■ EXERCISE GOAL ■
Wherever a picture appears, leave it out, and transcribe the rest of the records exactly.

[Stored data]
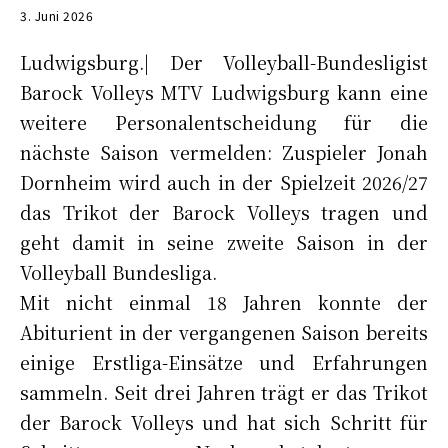
3. Juni 2026
Ludwigsburg.| Der Volleyball-Bundesligist
Barock Volleys MTV Ludwigsburg kann eine
weitere Personalentscheidung für die
nächste Saison vermelden: Zuspieler Jonah
Dornheim wird auch in der Spielzeit 2026/27
das Trikot der Barock Volleys tragen und
geht damit in seine zweite Saison in der
Volleyball Bundesliga.
Mit nicht einmal 18 Jahren konnte der
Abiturient in der vergangenen Saison bereits
einige Erstliga-Einsätze und Erfahrungen
sammeln. Seit drei Jahren trägt er das Trikot
der Barock Volleys und hat sich Schritt für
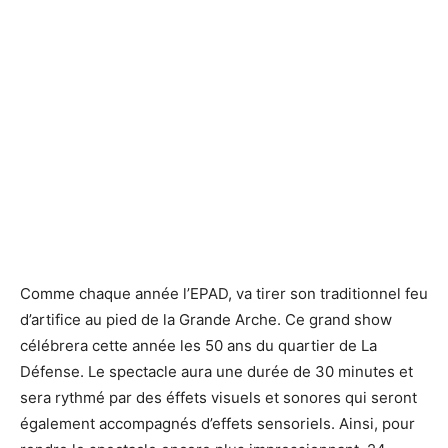
Grand feux d’artifice pour les 50 ans de La Défense.
Grand feux d’artifice pour les 50 ans de La Défense.
Comme chaque année l’EPAD, va tirer son traditionnel feu
d’artifice au pied de la Grande Arche. Ce grand show
célébrera cette année les 50 ans du quartier de La
Défense. Le spectacle aura une durée de 30 minutes et
sera rythmé par des éffets visuels et sonores qui seront
également accompagnés d’effets sensoriels. Ainsi, pour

■ ANSWER BOX ■
3. Juni 2026
Ludwigsburg.| Der Volleyball-Bundesligist
Barock Volleys MTV Ludwigsburg kann eine
weitere Personalentscheidung für die
nächste Saison vermelden: Zuspieler Jonah
Dornheim wird auch in der Spielzeit 2026/27
das Trikot der Barock Volleys tragen und
geht damit in seine zweite Saison in der
Volleyball Bundesliga.
Mit nicht einmal 18 Jahren konnte der
Abiturient in der vergangenen Saison bereits
einige Erstliga-Einsätze und Erfahrungen
sammeln. Seit drei Jahren trägt er das Trikot
der Barock Volleys und hat sich Schritt für
Grand feux d’artifice pour les 50 ans de La Défense.
Grand feux d’artifice pour les 50 ans de La Défense.
Comme chaque année l’EPAD, va tirer son traditionnel feu
d’artifice au pied de la Grande Arche. Ce grand show
célébrera cette année les 50 ans du quartier de La
Défense. Le spectacle aura une durée de 30 minutes et
sera rythmé par des éffets visuels et sonores qui seront
également accompagnés d’effets sensoriels. Ainsi, pour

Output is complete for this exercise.